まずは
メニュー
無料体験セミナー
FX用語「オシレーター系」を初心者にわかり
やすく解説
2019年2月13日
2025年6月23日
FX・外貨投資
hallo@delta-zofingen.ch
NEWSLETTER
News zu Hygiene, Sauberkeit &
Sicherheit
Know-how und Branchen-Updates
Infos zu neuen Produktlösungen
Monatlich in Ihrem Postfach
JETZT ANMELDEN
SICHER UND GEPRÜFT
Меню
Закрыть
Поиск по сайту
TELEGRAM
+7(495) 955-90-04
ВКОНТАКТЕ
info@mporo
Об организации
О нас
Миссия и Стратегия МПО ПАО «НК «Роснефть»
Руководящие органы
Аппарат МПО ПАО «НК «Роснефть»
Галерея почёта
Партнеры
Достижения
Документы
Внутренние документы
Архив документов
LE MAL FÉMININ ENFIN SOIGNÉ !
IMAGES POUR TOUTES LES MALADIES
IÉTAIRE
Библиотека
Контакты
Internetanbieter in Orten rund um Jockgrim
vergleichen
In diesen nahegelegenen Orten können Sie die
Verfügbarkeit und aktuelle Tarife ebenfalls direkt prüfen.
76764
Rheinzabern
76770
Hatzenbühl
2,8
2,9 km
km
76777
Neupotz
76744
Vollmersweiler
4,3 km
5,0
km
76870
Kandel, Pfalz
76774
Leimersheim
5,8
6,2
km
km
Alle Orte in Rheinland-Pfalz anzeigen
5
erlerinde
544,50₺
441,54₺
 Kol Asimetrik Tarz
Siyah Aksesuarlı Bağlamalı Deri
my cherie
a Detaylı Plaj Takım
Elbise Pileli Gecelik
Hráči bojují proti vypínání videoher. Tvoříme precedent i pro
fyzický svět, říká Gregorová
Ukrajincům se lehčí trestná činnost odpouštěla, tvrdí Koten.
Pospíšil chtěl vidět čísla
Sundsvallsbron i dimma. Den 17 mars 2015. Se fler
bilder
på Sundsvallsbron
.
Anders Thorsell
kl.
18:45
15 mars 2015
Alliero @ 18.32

What the exercise asks. Each line above that has the word "Orten" should be copied.

Reply to the task.
Internetanbieter in Orten rund um Jockgrim
In diesen nahegelegenen Orten können Sie die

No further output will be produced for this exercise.